**EXERCISE**
Below are the entries; return every line among them that holds the word "Effect".

*** Opening of RECORDS FOR PROCESSING ***

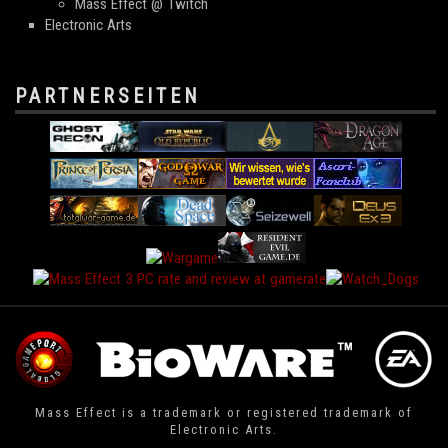
Mass Effect @ Twitch
Electronic Arts
PARTNERSEITEN
Mass Effect is a trademark or registered trademark of
Electronic Arts.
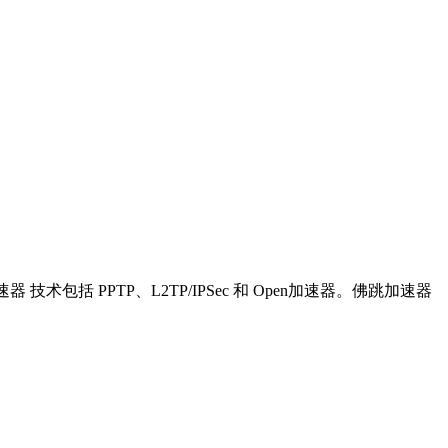
术包括 PPTP、L2TP/IPSec 和 Open加速器。佛跳加速器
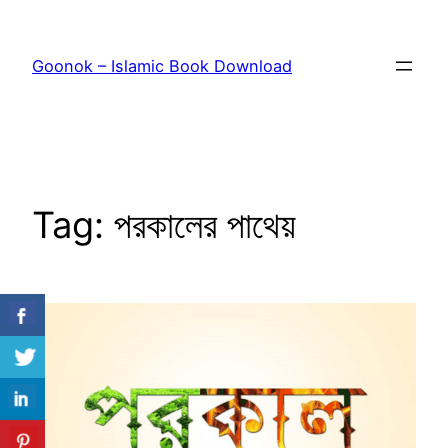
Skip
to
Goonok – Islamic Book Download
content
Tag:
পরকালের পাথেয়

*** Close of RECORDS FOR PROCESSING ***

**WORKED SOLUTION**
Mass Effect @ Twitch
Mass Effect is a trademark or registered trademark of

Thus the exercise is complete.